Cleaned up, hair cut, even shown bowling in the gatefold photo layout, James Taylor, many felt at the time, had clearly sold out to corporate America by signing with Columbia Records. By 1977 his long hair, hippie days were over and so were ours, but many diehards resented the slick shift and were appalled by the whole thing, starting with the cover photo.
But once the stylus dropped in the lead-in groove, it was obvious that the label shift and image change had produced a musically and emotionally re-invigorated James Taylor, one that was able to maintain his former sensibilities while surrounding himself with a less folky, more pop/funky/electrified musical backdrop. You might even say it glows with the bell-toned Fender-Rhodes keyboard sound.
JT went on to become a multi-platinum selling hit and Taylor's biggest since his break-out album Sweet Baby James. True it's a fairly slick-sounding affair despite Taylor's use of many of his long-time cohorts like Danny Kortchmar, Leland Sklar and Russ Kunkel. Taylor's subject matter is sunnier and less self-absorbed. In "Looking For Love" he says he's had enough of self-pity.
He's downright exuberant singing to his girlfriend on the opener, "You're Smiling Face." Between that and "The Secret Of Life," his positive affirmation in which he lets listeners know he's figured it out how to live a satisfied, meaningful life that will allow him to age gracefully.
Obviously, the decades since show that he's lived his own advice. In fact sometimes you just wish he'd take that shit-eating grin off his face and show some emotion!
Side two opens with a reverential, string-drenched take on "Handy Man" that surprised and delighted consumers of the raucous original. There's the backstreet slink of "I Was Only Telling a Lie" that sounds more like something Bowie, Marc Bolan or Humble Pie could have come up with.
The hymnal, Paul Simon-ish "Terra Nova" remains one of Taylor's most beautiful and positive songs with backing by Carly Simon, whose multivoice coda remains memorable . Thankfully "Traffic Jam," an overly cute "gospel/rap" by way of The Coasters with a global warming message well ahead of its time is but a short detour to the love song finale, "If I Keep My Heart," which sounds more like a black r&b ballad than one by a folkie.
Well, a former folkie. This record propelled Taylor far beyond his guitar based folk music and he never looked back. It's success and the new image he'd created for himself removed all boundaries to his stylistic wanderings.
While the production may sound a bit slick, it's such sweet ear candy, you won't care. Val Garay gets the instruments remarkably well separated in space and give you a kick drum and electric bass you can latch onto and ride.
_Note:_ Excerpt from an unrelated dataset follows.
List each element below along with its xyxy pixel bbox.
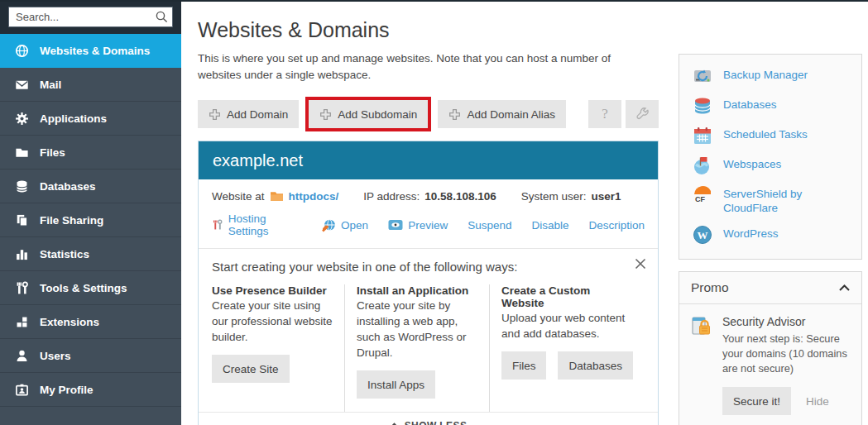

All of the instruments receive the same clean, unprocessed treatment and as good as the original Columbia pressing was, Mobile Fidelity does it even better, striking the perfect balance between warmth and clarity. The original's dynamics can't match this edition.
There's plenty worth listening in on within these mixes and the mastering and pressing open a transparent, revealing window onto the action.